栄次郎江戸暦22 見えない敵 小杉健治
田宮流抜刀術の達人で三味線の名手矢内栄次郎は手首を痛め撥も刀も握れずにいた。
尾行者がいる商人と知り合いになった。千扇堂の藤吉。藤吉は五年前、友達・十蔵と金貸しのところに盗みに入った。主は殺されていた。二人は五十両を奪って逃走。すぐ殺しの犯人は捕まり獄死した。五十両の在処は分らないまま殺して金を奪ったことになっていた。二人は店を持った。今、藤吉と十蔵は盗みで脅迫されていた。栄次郎は新八に手伝って貰い、脅迫しているのが、岡っ引き・段平と元同心・蓮見常五郎だと突き止めた。蓮見は殺しと脅迫は自分が首謀者だとして自死した。段平と小者は遠島になった。脅迫された金は返ってきた。脅迫は無かったものとされ、五年前の盗みの二人のことも無かった事となった。

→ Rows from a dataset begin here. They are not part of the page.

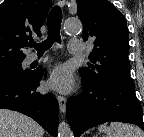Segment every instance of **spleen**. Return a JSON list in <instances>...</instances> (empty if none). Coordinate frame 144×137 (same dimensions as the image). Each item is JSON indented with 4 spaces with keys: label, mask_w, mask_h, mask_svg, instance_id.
<instances>
[{
    "label": "spleen",
    "mask_w": 144,
    "mask_h": 137,
    "mask_svg": "<svg viewBox=\"0 0 144 137\" xmlns=\"http://www.w3.org/2000/svg\"><path fill=\"white\" fill-rule=\"evenodd\" d=\"M98 130L106 133V137H144V132L138 127L121 122L100 125Z\"/></svg>",
    "instance_id": "1"
}]
</instances>
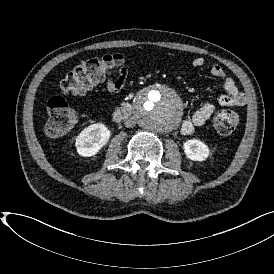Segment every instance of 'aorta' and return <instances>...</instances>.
<instances>
[{"label":"aorta","mask_w":274,"mask_h":274,"mask_svg":"<svg viewBox=\"0 0 274 274\" xmlns=\"http://www.w3.org/2000/svg\"><path fill=\"white\" fill-rule=\"evenodd\" d=\"M133 108L136 122L155 132L171 131L180 123L183 114L177 94L162 85L142 92Z\"/></svg>","instance_id":"aorta-1"}]
</instances>
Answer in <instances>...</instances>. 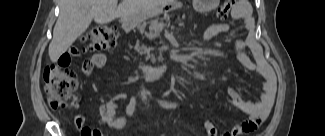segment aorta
<instances>
[{"label": "aorta", "mask_w": 325, "mask_h": 136, "mask_svg": "<svg viewBox=\"0 0 325 136\" xmlns=\"http://www.w3.org/2000/svg\"><path fill=\"white\" fill-rule=\"evenodd\" d=\"M141 98L144 102L147 100V91L144 87L141 89Z\"/></svg>", "instance_id": "762f6f07"}]
</instances>
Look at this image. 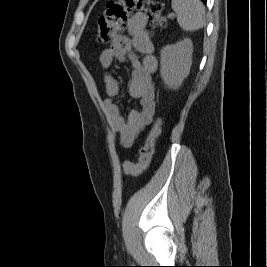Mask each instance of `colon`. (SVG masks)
I'll use <instances>...</instances> for the list:
<instances>
[{"instance_id": "5ec220e1", "label": "colon", "mask_w": 267, "mask_h": 267, "mask_svg": "<svg viewBox=\"0 0 267 267\" xmlns=\"http://www.w3.org/2000/svg\"><path fill=\"white\" fill-rule=\"evenodd\" d=\"M135 10L145 13L154 26H164L166 23L162 15V5L154 0H109L104 14L98 20L97 40L101 44L112 41L125 27V24ZM161 133V120L154 122L143 146L139 150L137 162L124 161L123 171L137 176L149 166L156 139Z\"/></svg>"}]
</instances>
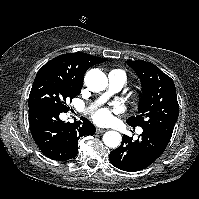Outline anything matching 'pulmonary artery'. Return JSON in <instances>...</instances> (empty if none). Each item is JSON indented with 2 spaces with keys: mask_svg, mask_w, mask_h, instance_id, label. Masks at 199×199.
Listing matches in <instances>:
<instances>
[{
  "mask_svg": "<svg viewBox=\"0 0 199 199\" xmlns=\"http://www.w3.org/2000/svg\"><path fill=\"white\" fill-rule=\"evenodd\" d=\"M109 90L103 95L102 100L106 99L110 94L119 91L125 84V74L122 70L113 69L108 74Z\"/></svg>",
  "mask_w": 199,
  "mask_h": 199,
  "instance_id": "pulmonary-artery-1",
  "label": "pulmonary artery"
}]
</instances>
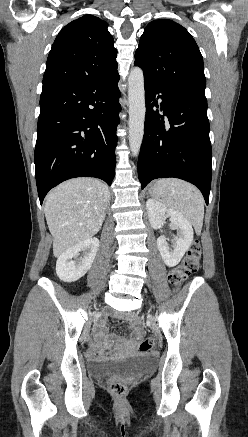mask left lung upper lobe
<instances>
[{
	"instance_id": "left-lung-upper-lobe-1",
	"label": "left lung upper lobe",
	"mask_w": 248,
	"mask_h": 437,
	"mask_svg": "<svg viewBox=\"0 0 248 437\" xmlns=\"http://www.w3.org/2000/svg\"><path fill=\"white\" fill-rule=\"evenodd\" d=\"M144 79L166 91L205 98L203 58L190 33L171 20L149 23L135 52Z\"/></svg>"
}]
</instances>
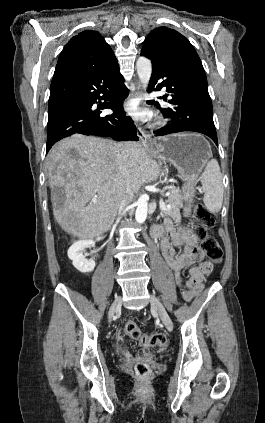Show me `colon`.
Returning a JSON list of instances; mask_svg holds the SVG:
<instances>
[{
  "mask_svg": "<svg viewBox=\"0 0 265 423\" xmlns=\"http://www.w3.org/2000/svg\"><path fill=\"white\" fill-rule=\"evenodd\" d=\"M196 223L194 226L195 234L200 241L201 249L206 257L214 262L220 263L223 259V251L219 242L208 235V231L215 225L216 216L202 205L196 207ZM126 333L148 348L163 349L166 347L167 338L164 334L153 333L148 334L140 330L135 321L129 320L125 325ZM151 371L149 366L144 362H138L135 365V374L140 379L149 377Z\"/></svg>",
  "mask_w": 265,
  "mask_h": 423,
  "instance_id": "1",
  "label": "colon"
}]
</instances>
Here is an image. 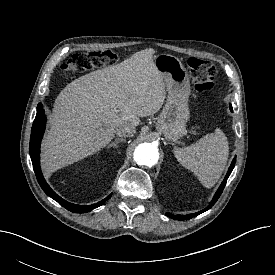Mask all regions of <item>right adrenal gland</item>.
<instances>
[{
  "label": "right adrenal gland",
  "instance_id": "right-adrenal-gland-1",
  "mask_svg": "<svg viewBox=\"0 0 275 275\" xmlns=\"http://www.w3.org/2000/svg\"><path fill=\"white\" fill-rule=\"evenodd\" d=\"M124 141H125V139H123V138H116L112 143H110L108 145L107 148H110V147L118 148L119 147L118 144L121 142H124Z\"/></svg>",
  "mask_w": 275,
  "mask_h": 275
}]
</instances>
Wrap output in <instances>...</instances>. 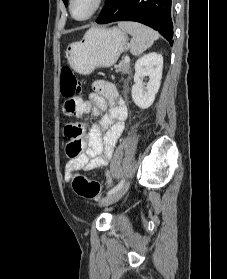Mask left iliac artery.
<instances>
[{"label": "left iliac artery", "instance_id": "obj_1", "mask_svg": "<svg viewBox=\"0 0 227 279\" xmlns=\"http://www.w3.org/2000/svg\"><path fill=\"white\" fill-rule=\"evenodd\" d=\"M125 180L122 179L114 188H112L107 194L110 195L116 191H118L123 185H124Z\"/></svg>", "mask_w": 227, "mask_h": 279}]
</instances>
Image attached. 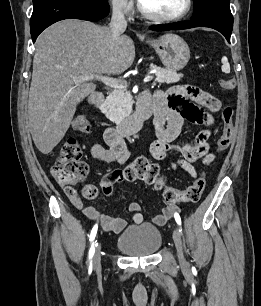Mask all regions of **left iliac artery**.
Returning a JSON list of instances; mask_svg holds the SVG:
<instances>
[{
  "label": "left iliac artery",
  "instance_id": "obj_1",
  "mask_svg": "<svg viewBox=\"0 0 261 306\" xmlns=\"http://www.w3.org/2000/svg\"><path fill=\"white\" fill-rule=\"evenodd\" d=\"M174 218H175V221L177 222V224L181 225V218H180V215L177 212L174 214Z\"/></svg>",
  "mask_w": 261,
  "mask_h": 306
}]
</instances>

栄次郎の兄・二百石の御家人・御徒目付の栄之進に再婚話があった。相手はある事件で知りあった書院番三千石の旗本大城清十郎の娘・美津だった。大城は栄次郎の出生の秘密・大御所治済の庶子だということをを知っているからこその身分違いの再婚話だった。美津を狙っていた旗本の家来が栄次郎の命を狙う。手首を使えない栄次郎を栄之進が守る。栄之進は美津を好きなのだが、縁組みを断ろうと思っている。美津も栄之進を気に入ってはいるのだが・・・。